FCF Funded Projects

Therapeutic modulation of tumor-infiltrating T cell function in fibrolamellar carcinoma

Status: Active

Timeframe: 2023 – 2025

Goals: Identifying factors in the tumor environment that impair immune responses to FLC and defining potentially effective immunotherapy strategies

Principal Investigators: Venu Pillarisetty, MD (University of Washington); and Kevin Barry, PhD (Fred Hutchinson Cancer Center)

Study overview: Immunotherapy – harnessing patients’ immune systems to attack tumor cells – has become established as an exceptionally promising approach in cancer treatment. However, the few published studies of FLC to date have showed limited success of currently approved immunotherapies, such as immune checkpoint inhibitors. More promising results in FLC have been seen in (as of yet) unpublished laboratory tests and a clinical trial of a peptide vaccine targeting the cancer’s unique molecular driver. However, among patients who developed a strong immune response against the FLC driver, only a subset showed marked clinical benefit.

Prior work from Dr. Pillarisetty revealed characteristics of immune cells in the tumor environment indicating that their ability to find and kill cancer cells is suppressed in FLC. The main goal of the proposed research is to better understand factors responsible for this suppression, and to find ways to overcome the barriers and thereby fully unleash the therapeutic potential of immune cells against FLC. Certain classes of T lymphocytes, including some capable of directly killing cancer cells, are found within human FLC tumors. However, these immune cells may be sequestered away from cancer cells. Second, receptors on T cells do not multiply as much as in other tumor types suggesting that the immune system is not responding normally to immune triggers called antigens. Third, cytotoxic T cells—immune cells that can kill cancer cells—may be dysfunctional.

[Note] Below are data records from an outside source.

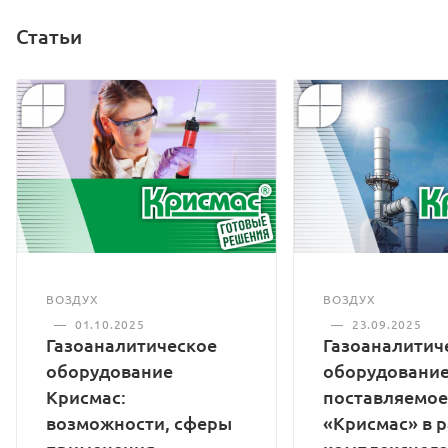
Статьи
ВОЗДУХ
ВОЗДУХ
—
01.10.2025
—
23.09.2025
Газоаналитическое
Газоаналитич
оборудование
оборудование
Крисмас:
поставляемое
возможности, сферы
«Крисмас» в 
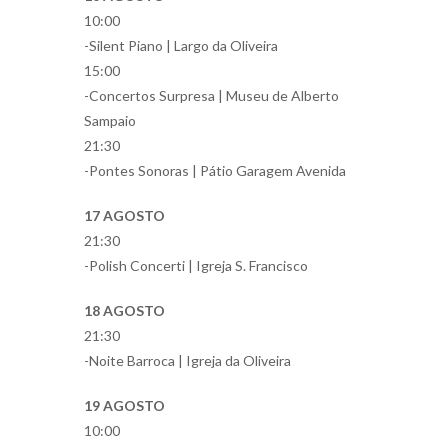
10:00
-Silent Piano | Largo da Oliveira
15:00
-Concertos Surpresa | Museu de Alberto
Sampaio
21:30
-Pontes Sonoras | Pátio Garagem Avenida
17 AGOSTO
21:30
-Polish Concerti | Igreja S. Francisco
18 AGOSTO
21:30
-Noite Barroca | Igreja da Oliveira
19 AGOSTO
10:00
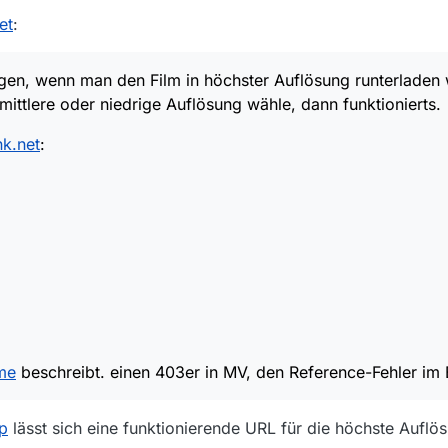
 MARVEL-Filmen: IRON MAN, CAPTAIN AMERICA & Co - CTB #13
et
:
rher noch was an die URL dranhängen mußte.
zugehörigen thread nicht mehr finden.
oppte WAHNSINNSPODCAST! - CTB #8
Kann mir jemand sagen, wie ich die url abändern muß, damit der download funktioniert ?
igen, wenn man den Film in höchster Auflösung runterladen 
mittlere oder niedrige Auflösung wähle, dann funktionierts.
k.net
:
me
beschreibt. einen 403er in MV, den Reference-Fehler im
lp
lässt sich eine funktionierende URL für die höchste Auflös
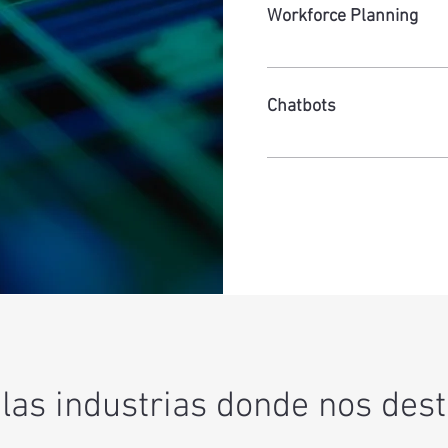
inteligencia empresarial y anál
Workforce Planning
negocio, ayudándote a tomar d
Optimizamos tu planificación d
Workforce Planning te ayudan
Chatbots
que tengas el equipo adecuado
de tu negocio.
Elevamos la experiencia del cl
están diseñados para ofrecer r
con los clientes y liberar el t
las industrias donde nos de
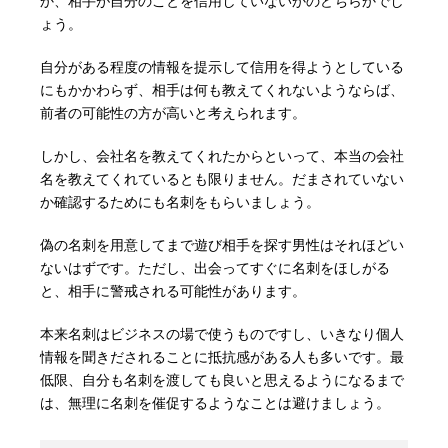
か、相手が自分のことを信用していないかのどちらかでし
ょう。
自分がある程度の情報を提示して信用を得ようとしている
にもかかわらず、相手は何も教えてくれないようならば、
前者の可能性の方が高いと考えられます。
しかし、会社名を教えてくれたからといって、本当の会社
名を教えてくれているとも限りません。だまされていない
か確認するためにも名刺をもらいましょう。
偽の名刺を用意してまで遊び相手を探す男性はそれほどい
ないはずです。ただし、出会ってすぐに名刺をほしがる
と、相手に警戒される可能性があります。
本来名刺はビジネスの場で使うものですし、いきなり個人
情報を聞きだされることに抵抗感がある人も多いです。最
低限、自分も名刺を渡しても良いと思えるようになるまで
は、無理に名刺を催促するようなことは避けましょう。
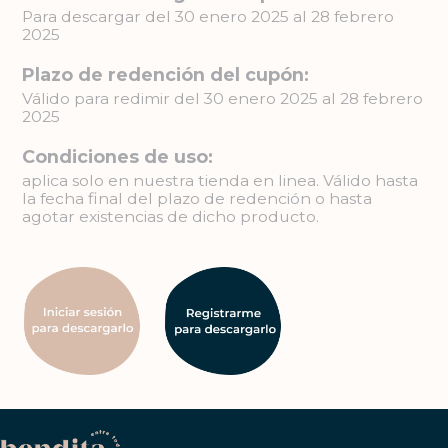
Para descargar del 30 enero 2025 al 28 febrero
2025
Plazo de redención del cupón:
Válido para redimir del 30 enero 2025 al 28 febrero
2025
Condiciones de uso:
aplica solo en nuestra tienda en linea. Válido hasta
la fecha final del plazo de redención o hasta
agotar existencias de dicho producto.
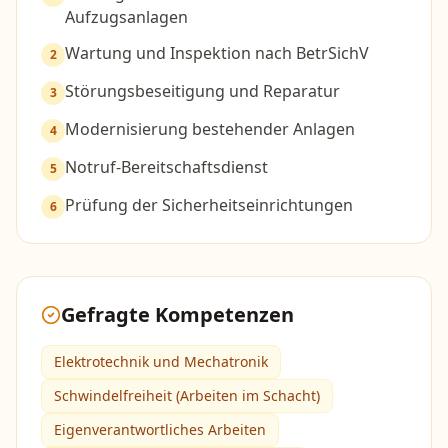
Aufzugsanlagen
Wartung und Inspektion nach BetrSichV
2
Störungsbeseitigung und Reparatur
3
Modernisierung bestehender Anlagen
4
Notruf-Bereitschaftsdienst
5
Prüfung der Sicherheitseinrichtungen
6
Gefragte Kompetenzen
Elektrotechnik und Mechatronik
Schwindelfreiheit (Arbeiten im Schacht)
Eigenverantwortliches Arbeiten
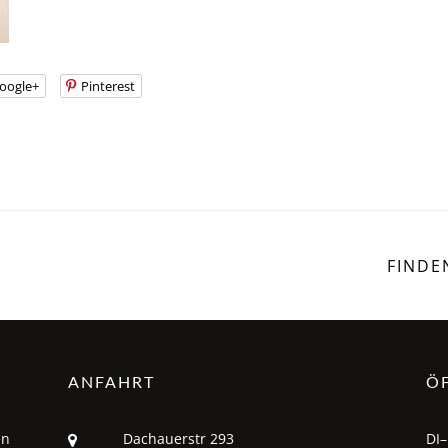
oogle+
Pinterest
FINDE
ANFAHRT
Ö
en
Dachauerstr 293
DI–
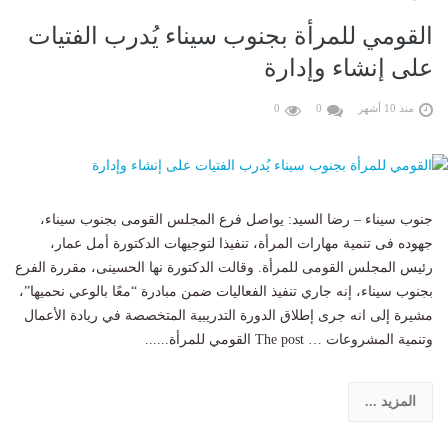
القومي للمرأة بجنوب سيناء يُدرب الفتيات
على إنشاء وإدارة
منذ 10 أشهر
0
0
جنوب سيناء – رضا السيد: يواصل فرع المجلس القومى بجنوب سيناء،
جهوده فى تنمية مهارات المرأة، تنفيذا لتوجيهات الدكتورة أمل عمار،
رئيس المجلس القومى للمرأة. وقالت الدكتورة نها الحسينى، مقررة الفرع
بجنوب سيناء، إنه جاري تنفيذ الفعاليات ضمن مبادرة “معًا بالوعي نحميها”،
مشيرة إلى انه جرى إطلاق الدورة التدريبية المتخصصة في ريادة الأعمال
وتنمية المشروعات … The post القومي للمرأة......
المزيد ...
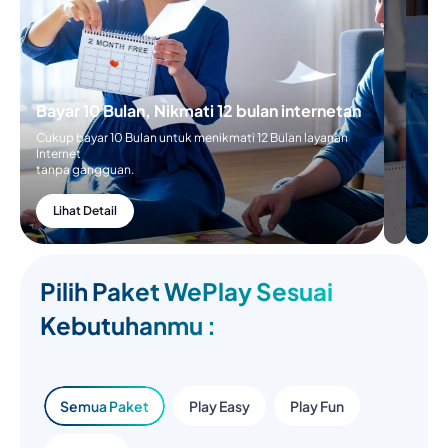
Bayar 10 Bulan, Nikmati 12 bulan internetan
Cukup bayar 10 Bulan untuk menikmati 12 Bulan layanan
Internet
tanpa gangguan.
Lihat Detail
Pilih Paket WePlay Sesuai
Kebutuhanmu :
Semua Paket
Play Easy
Play Fun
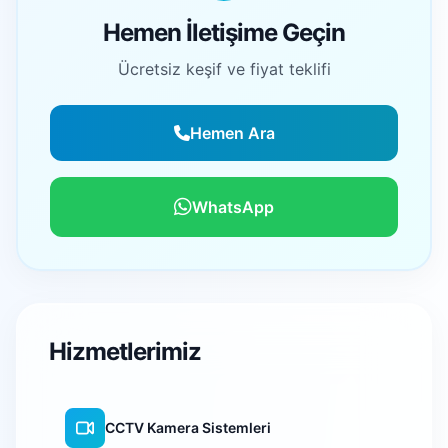
Hemen İletişime Geçin
Ücretsiz keşif ve fiyat teklifi
Hemen Ara
WhatsApp
Hizmetlerimiz
CCTV Kamera Sistemleri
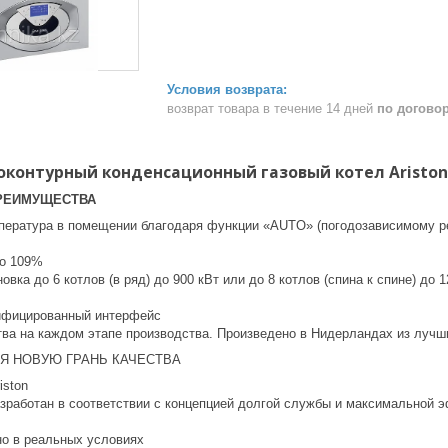
возврат товара в течение 14 дней
по догово
контурный конденсационный газовый котел Ariston 
РЕИМУЩЕСТВА
пература в помещении благодаря функции «AUTO» (погодозависимому р
до 109%
овка до 6 котлов (в ряд) до 900 кВт или до 8 котлов (спина к спине) д
ифицированный интерфейс
тва на каждом этапе производства. Произведено в Нидерландах из луч
Я НОВУЮ ГРАНЬ КАЧЕСТВА
iston
зработан в соответствии с концепцией долгой службы и максимальной 
но в реальных условиях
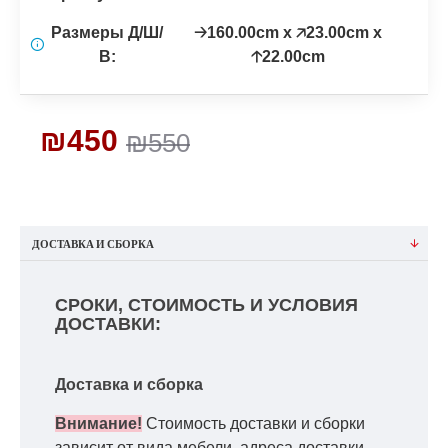
Размеры Д/Ш/
🡢160.00cm x 🡥23.00cm x
В:
🡡22.00cm
₪450
₪550
ДОСТАВКА И СБОРКА
СРОКИ, СТОИМОСТЬ И УСЛОВИЯ
ДОСТАВКИ:
Доставка и сборка
Внимание!
Стоимость доставки и сборки
зависит от вида мебели, адреса доставки,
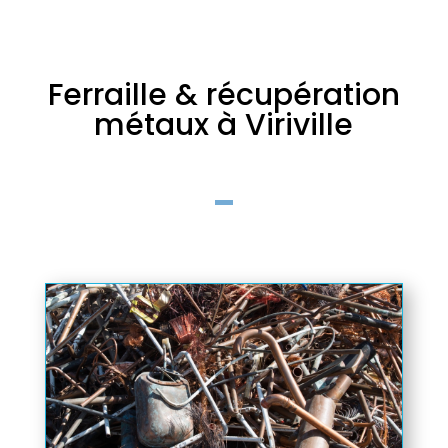
Ferraille & récupération
métaux à Viriville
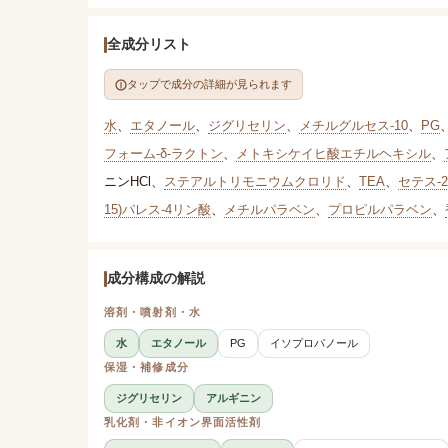
全成分リスト
タップで成分の詳細が見られます
水
、
エタノール
、
ジグリセリン
、
メチルグルセス-10
、
PG
フォーム-δ-ラクトン
、
メトキシケイヒ酸エチルヘキシル
、
ニンHCl
、
ステアルトリモニウムクロリド
、
TEA
、
セテス-2
15)パレス-4リン酸
、
メチルパラベン
、
プロピルパラベン
、
成分構成の解説
溶剤・噴射剤・水
水
エタノール
PG
イソプロパノール
保湿・補修成分
ジグリセリン
アルギニン
乳化剤・非イオン界面活性剤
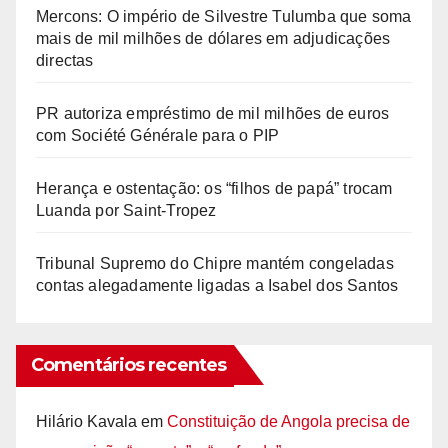
Mercons: O império de Silvestre Tulumba que soma
mais de mil milhões de dólares em adjudicações
directas
PR autoriza empréstimo de mil milhões de euros
com Société Générale para o PIP
Herança e ostentação: os “filhos de papá” trocam
Luanda por Saint-Tropez
Tribunal Supremo do Chipre mantém congeladas
contas alegadamente ligadas a Isabel dos Santos
Comentários recentes
Hilário Kavala
em
Constituição de Angola precisa de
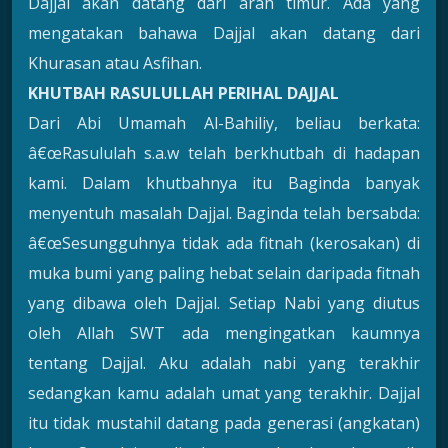
Dajjal akan datang dari arah timur. Ada yang
mengatakan bahawa Dajjal akan datang dari
Khurasan atau Asfihan.
KHUTBAH RASULULLAH PERIHAL DAJJAL
Dari Abi Umamah Al-Bahiliy, beliau berkata:
â€œRasululah s.a.w telah berkhutbah di hadapan
kami. Dalam khutbahnya itu Baginda banyak
menyentuh masalah Dajjal. Baginda telah bersabda:
â€œSesungguhnya tidak ada fitnah (kerosakan) di
muka bumi yang paling hebat selain daripada fitnah
yang dibawa oleh Dajjal. Setiap Nabi yang diutus
oleh Allah SWT ada mengingatkan kaumnya
tentang Dajjal. Aku adalah nabi yang terakhir
sedangkan kamu adalah umat yang terakhir. Dajjal
itu tidak mustahil datang pada generasi (angkatan)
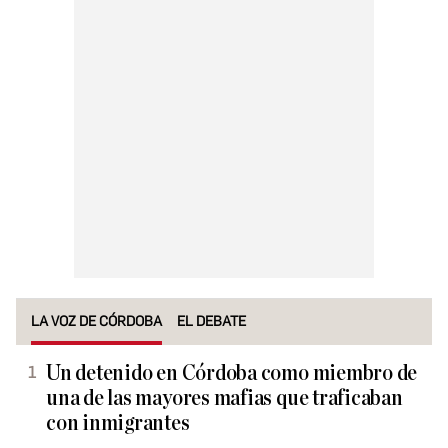
LA VOZ DE CÓRDOBA
EL DEBATE
Un detenido en Córdoba como miembro de
una de las mayores mafias que traficaban
con inmigrantes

This project aim is to investigate how immunotherapy alters these attributes and thus may be employed to reverse the immunosuppression in FLC. The team will characterize the distribution of immune cells in relation to cancer cells and evaluate the proliferation of specific T cells after immunotherapy. They will use slices of FLC tumors from patients to test how combinations of immunotherapy influence the cancer-killing function of T cells. This work will focus on the roles of members of two broad classes of signaling molecules in the tumor microenvironment, known as cytokines and chemokines. These are secreted proteins that regulate inflammatory responses (cytokines) and control cell migration (chemokines). Finally, as an important resource for the field, they will develop a novel mouse model of FLC with an intact immune system to make studying the disease easier.

The ultimate goal is to learn how to create immune system treatments that can prolong patient survival or even cure FLC.